=== AIM OF THE TASK ===
Below are records with pictures; copy word for word only the lines between the line with "Безопасная оплата картой" and the line with "山梨県にある寺院の一覧表", inclusive, and drop the pictures.

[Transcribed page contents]
--- START ---

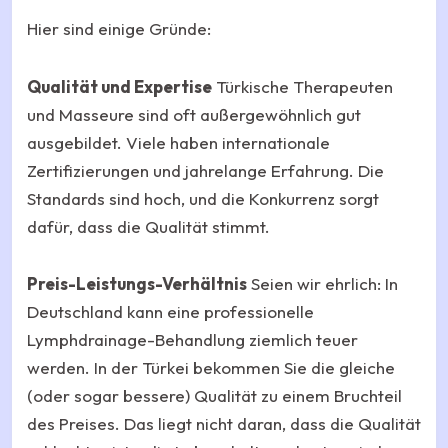
Hier sind einige Gründe:
Qualität und Expertise
Türkische Therapeuten
und Masseure sind oft außergewöhnlich gut
ausgebildet. Viele haben internationale
Zertifizierungen und jahrelange Erfahrung. Die
Standards sind hoch, und die Konkurrenz sorgt
dafür, dass die Qualität stimmt.
Preis-Leistungs-Verhältnis
Seien wir ehrlich: In
Deutschland kann eine professionelle
Lymphdrainage-Behandlung ziemlich teuer
werden. In der Türkei bekommen Sie die gleiche
(oder sogar bessere) Qualität zu einem Bruchteil
des Preises. Das liegt nicht daran, dass die Qualität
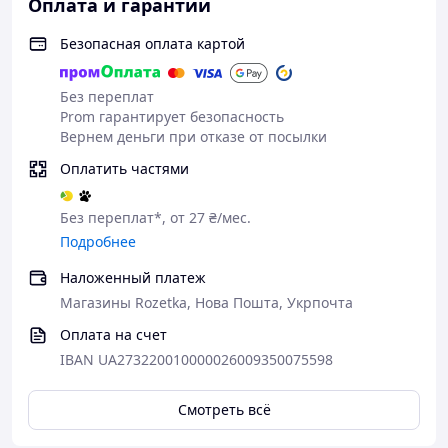
Оплата и гарантии
1 х упаковка.
* Внешний вид товара может незначительно отличаться от
Безопасная оплата картой
фотографий на сайте.
Без переплат
Prom гарантирует безопасность
Вернем деньги при отказе от посылки
Оплатить частями
Без переплат*, от 27 ₴/мес.
Подробнее
Наложенный платеж
Магазины Rozetka, Нова Пошта, Укрпочта
Оплата на счет
IBAN UA273220010000026009350075598
Смотреть всё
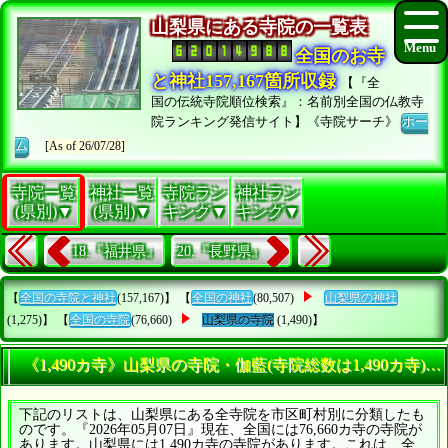
山梨県にある寺院の一覧表
全国のお寺
と神社157,167箇所収録
【『全
国の伝統寺院順位検索』：名前別全国の仏教寺
院ランキング発信サイト】《寺院サーチ》
ホー
ム
[As of 26/07/28]
寺院一覧
神社一覧
寺院ラン
神社ラン
(県別)▼
(県別)▼
キング▼
キング▼
18.『福井県』
20.『長野県』
【
全国の寺院と神社
(157,167)】 【
全国の神社
(80,507)
山梨県の神社
(1,275)】 【
全国の寺院
(76,660)
山梨県の寺院
(1,490)】
《1,490カ寺》山梨県の寺院・伽藍(寺院総数は1,490カ寺)
下記のリストは、山梨県にある全寺院を市区町村別に分類したも
のです。『2026年05月07日』現在、全国には76,660カ寺の寺院が
あります。山梨県には1,490カ寺の寺院があります。これは、全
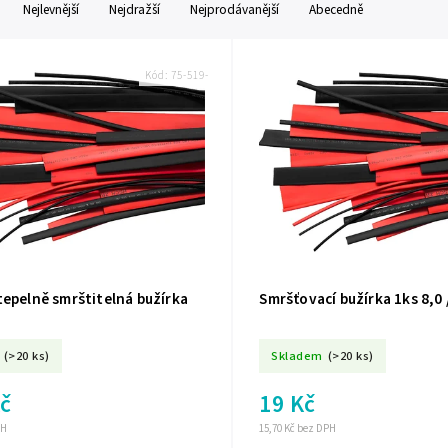
Nejlevnější
Nejdražší
Nejprodávanější
Abecedně
Kód:
75-519-
tepelně smrštitelná bužírka
Smršťovací bužírka 1ks 8,0 
(>20 ks)
Skladem
(>20 ks)
Kč
19 Kč
PH
15,70 Kč bez DPH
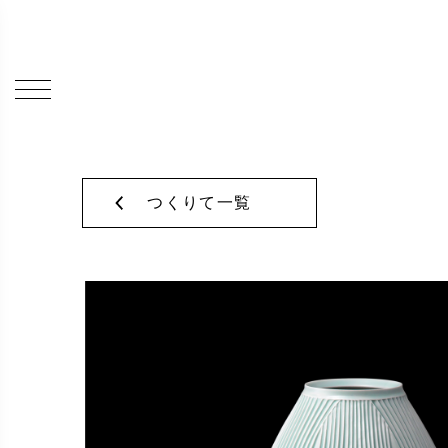
つくりて一覧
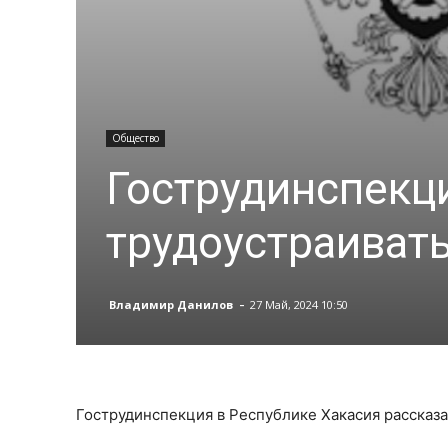
Общество
Гострудинспекци
трудоустраиват
-
Владимир Данилов
27 Май, 2024 10:50
Гострудинспекция в Республике Хакасия рассказа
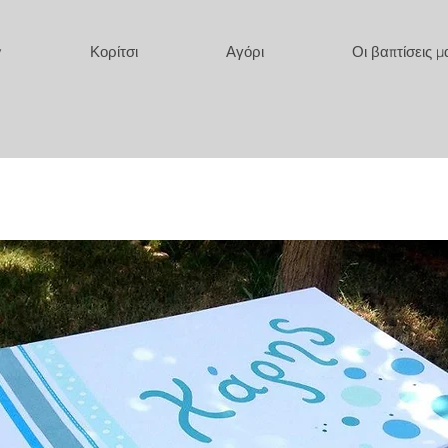
y
Κορίτσι
Αγόρι
Οι βαπτίσεις μ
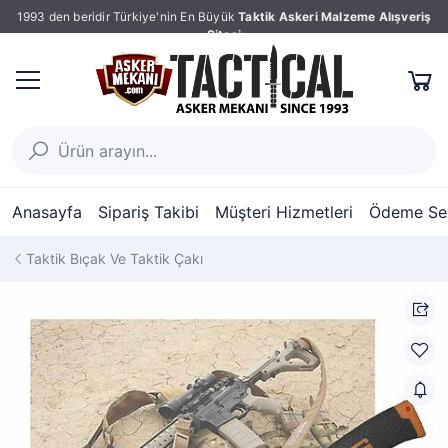
1993 den beridir Türkiye'nin En Büyük
Taktik Askeri Malzeme Alışveriş
Sitesi
Anasayfa
Sipariş Takibi
Müşteri Hizmetleri
Ödeme Seç
Taktik Bıçak Ve Taktik Çakı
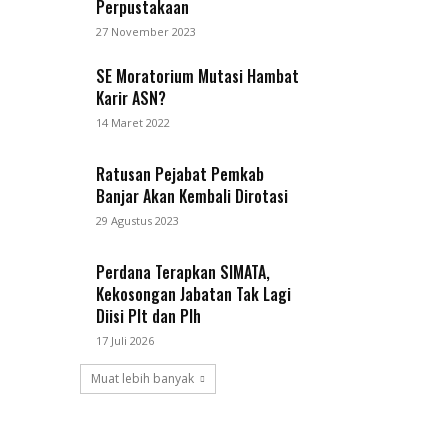
Perpustakaan
27 November 2023
SE Moratorium Mutasi Hambat
Karir ASN?
14 Maret 2022
Ratusan Pejabat Pemkab
Banjar Akan Kembali Dirotasi
29 Agustus 2023
Perdana Terapkan SIMATA,
Kekosongan Jabatan Tak Lagi
Diisi Plt dan Plh
17 Juli 2026
Muat lebih banyak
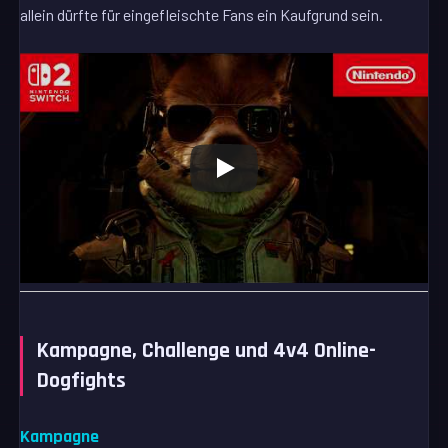
allein dürfte für eingefleischte Fans ein Kaufgrund sein.
Kampagne, Challenge und 4v4 Online-
Dogfights
Kampagne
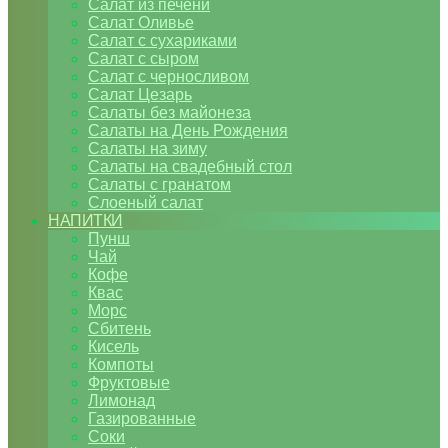
Салат из печени
Салат Оливье
Салат с сухариками
Салат с сыром
Салат с черносливом
Салат Цезарь
Салаты без майонеза
Салаты на День Рождения
Салаты на зиму
Салаты на свадебный стол
Салаты с гранатом
Слоеный салат
НАПИТКИ
Пунш
Чай
Кофе
Квас
Морс
Сбитень
Кисель
Компоты
Фруктовые
Лимонад
Газированные
Соки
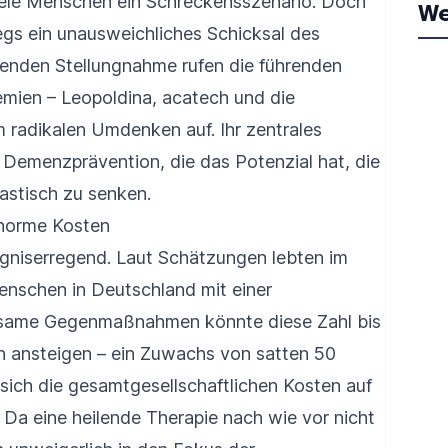
iele Menschen ein Schreckensszenario. Doch
We
wegs ein unausweichliches Schicksal des
senden Stellungnahme rufen die führenden
ien – Leopoldina, acatech und die
 radikalen Umdenken auf. Ihr zentrales
 Demenzprävention, die das Potenzial hat, die
rastisch zu senken.
norme Kosten
rgniserregend. Laut Schätzungen lebten im
enschen in Deutschland mit einer
same Gegenmaßnahmen könnte diese Zahl bis
n ansteigen – ein Zuwachs von satten 50
sich die gesamtgesellschaftlichen Kosten auf
h. Da eine heilende Therapie nach wie vor nicht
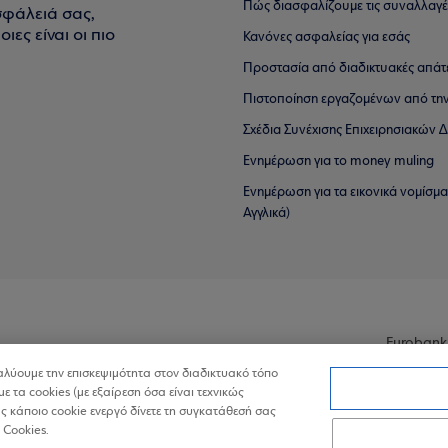
Πώς διασφαλίζουμε τις συναλλαγέ
σφάλειά σας,
ιες είναι οι πιο
Κανόνες ασφαλείας για εσάς
Προστασία από διαδικτυακές απάτ
Πιστοποίηση εργαζομένων από την
Σχέδια Συνέχισης Επιχειρησιακών
Ενημέρωση για το money muling
Ενημέρωση για τα εικονικά νομίσμ
Αγγλικά)
Eurobank
ναλύουμε την επισκεψιμότητα στον διαδικτυακό τόπο
με τα cookies (με εξαίρεση όσα είναι τεχνικώς
 κάποιο cookie ενεργό δίνετε τη συγκατάθεσή σας
 Cookies.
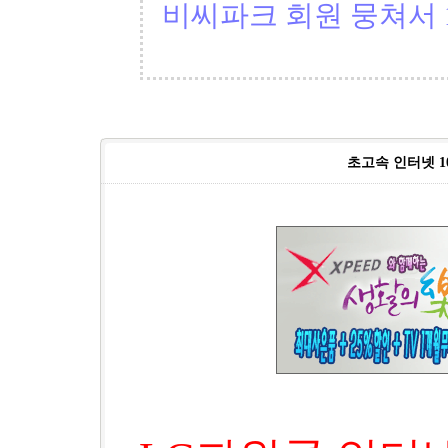
비씨파크 회원 뭉쳐서 1
초고속 인터넷 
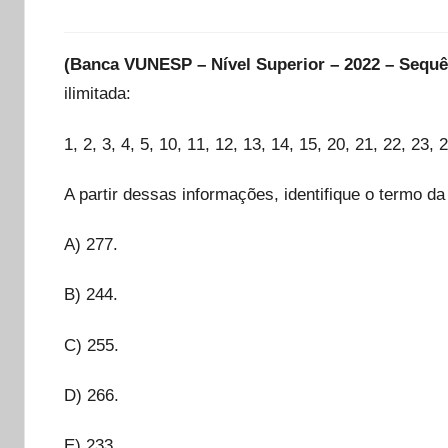
(Banca VUNESP – Nível Superior – 2022 – Sequ
ilimitada:
1, 2, 3, 4, 5, 10, 11, 12, 13, 14, 15, 20, 21, 22, 23, 
A partir dessas informações, identifique o termo d
A) 277.
B) 244.
C) 255.
D) 266.
E) 233.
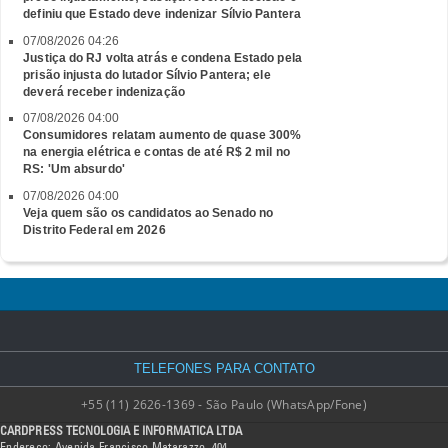
definiu que Estado deve indenizar Sílvio Pantera
07/08/2026 04:26
Justiça do RJ volta atrás e condena Estado pela
prisão injusta do lutador Sílvio Pantera; ele
deverá receber indenização
07/08/2026 04:00
Consumidores relatam aumento de quase 300%
na energia elétrica e contas de até R$ 2 mil no
RS: 'Um absurdo'
07/08/2026 04:00
Veja quem são os candidatos ao Senado no
Distrito Federal em 2026
TELEFONES PARA CONTATO
+55 (11) 2626-1369 - São Paulo (WhatsApp/Fone)
CARDPRESS TECNOLOGIA E INFORMATICA LTDA
Endereço: Avenida Francisco Matarazzo, 404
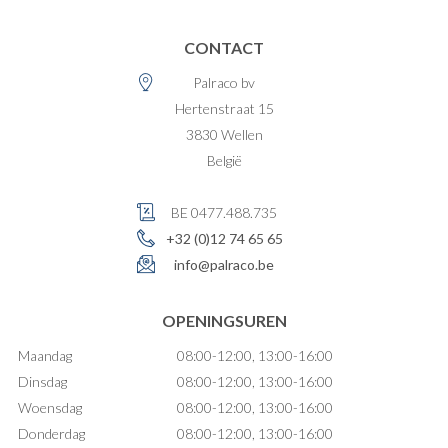
CONTACT
Palraco bv
Hertenstraat 15
3830
Wellen
België
BE 0477.488.735
+32 (0)12 74 65 65
info@palraco.be
OPENINGSUREN
Maandag
08:00-12:00, 13:00-16:00
Dinsdag
08:00-12:00, 13:00-16:00
Woensdag
08:00-12:00, 13:00-16:00
Donderdag
08:00-12:00, 13:00-16:00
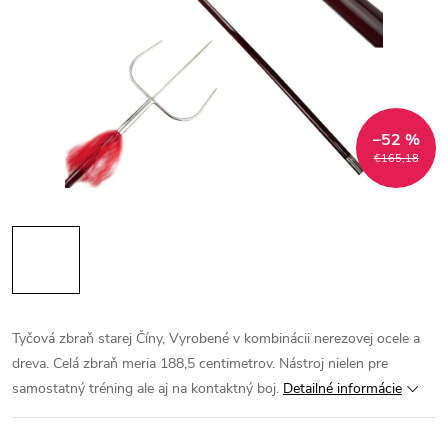
–52 %
€165,18
Tyčová zbraň starej Číny, Vyrobené v kombinácii nerezovej ocele a
dreva. Celá zbraň meria 188,5 centimetrov. Nástroj nielen pre
samostatný tréning ale aj na kontaktný boj.
Detailné informácie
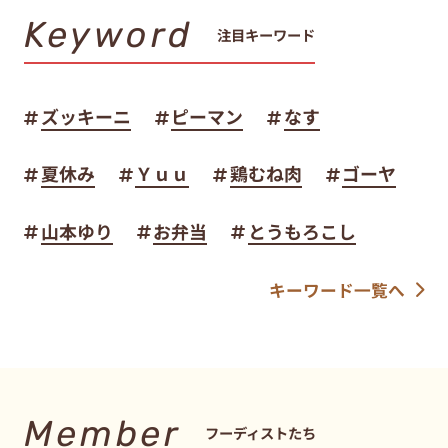
Keyword
注目キーワード
ズッキーニ
ピーマン
なす
夏休み
Ｙｕｕ
鶏むね肉
ゴーヤ
山本ゆり
お弁当
とうもろこし
キーワード一覧へ
Member
フーディストたち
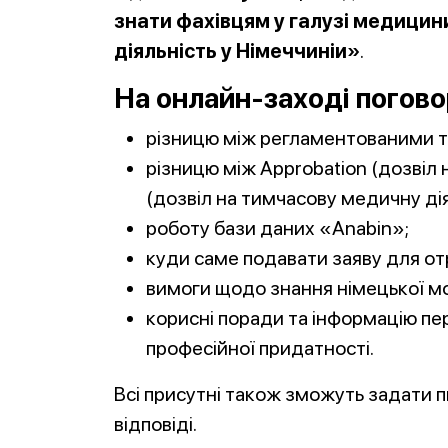
знати фахівцям у галузі медицин
діяльність у Німеччиніи»
.
На онлайн-заході погово
різницю між регламентованими т
різницю між Approbation (дозвіл н
(дозвіл на тимчасову медичну дія
роботу бази даних «Anabin»;
куди саме подавати заяву для о
вимоги щодо знання німецької м
корисні поради та інформацію пер
професійної придатності.
Всі присутні також зможуть задати 
відповіді.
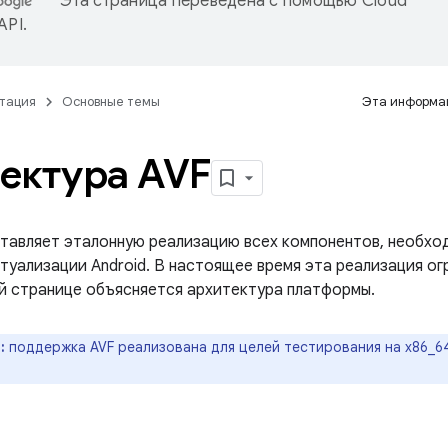
Эта страница переведена с помощью
Cloud
 API
.
тация
Основные темы
Эта информац
ектура AVF
ставляет эталонную реализацию всех компонентов, необхо
туализации Android. В настоящее время эта реализация о
й странице объясняется архитектура платформы.
:
поддержка AVF реализована для целей тестирования на x86_6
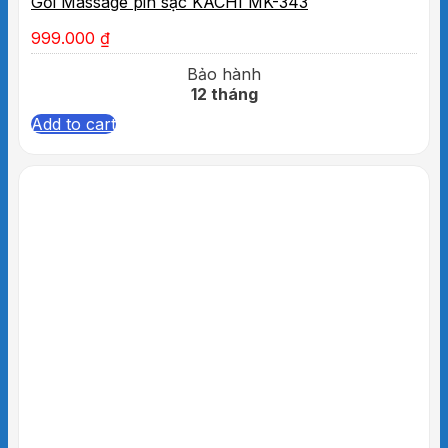
Gối Massage pin sạc KACHI MK-343
999.000
₫
Bảo hành
12 tháng
Add to cart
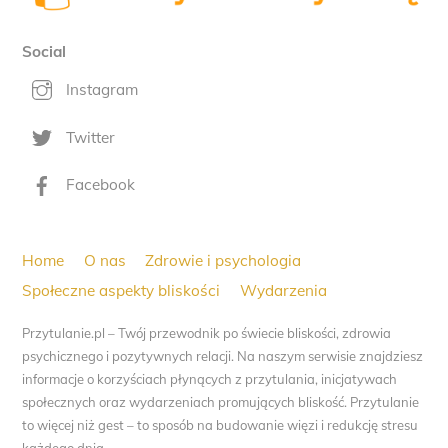
Top
Social
Instagram
Twitter
Facebook
Home
O nas
Zdrowie i psychologia
Społeczne aspekty bliskości
Wydarzenia
Przytulanie.pl – Twój przewodnik po świecie bliskości, zdrowia
psychicznego i pozytywnych relacji. Na naszym serwisie znajdziesz
informacje o korzyściach płynących z przytulania, inicjatywach
społecznych oraz wydarzeniach promujących bliskość. Przytulanie
to więcej niż gest – to sposób na budowanie więzi i redukcję stresu
każdego dnia.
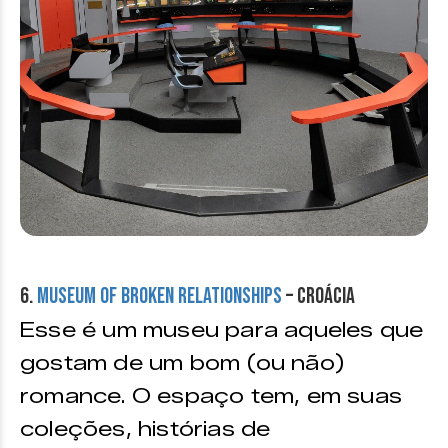
6.
Museum of Broken Relationships
– Croácia
Esse é um museu para aqueles que
gostam de um bom (ou não)
romance. O espaço tem, em suas
coleções, histórias de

--- END ---

=== ANSWER BELOW ===
Безопасная оплата картой
фотографий на сайте.
Без переплат
Prom гарантирует безопасность
Вернем деньги при отказе от посылки
Оплатить частями
Без переплат*, от 27 ₴/мес.
Подробнее
Наложенный платеж
Магазины Rozetka, Нова Пошта, Укрпочта
Оплата на счет
IBAN UA273220010000026009350075598
Смотреть всё
山梨県にある寺院の一覧表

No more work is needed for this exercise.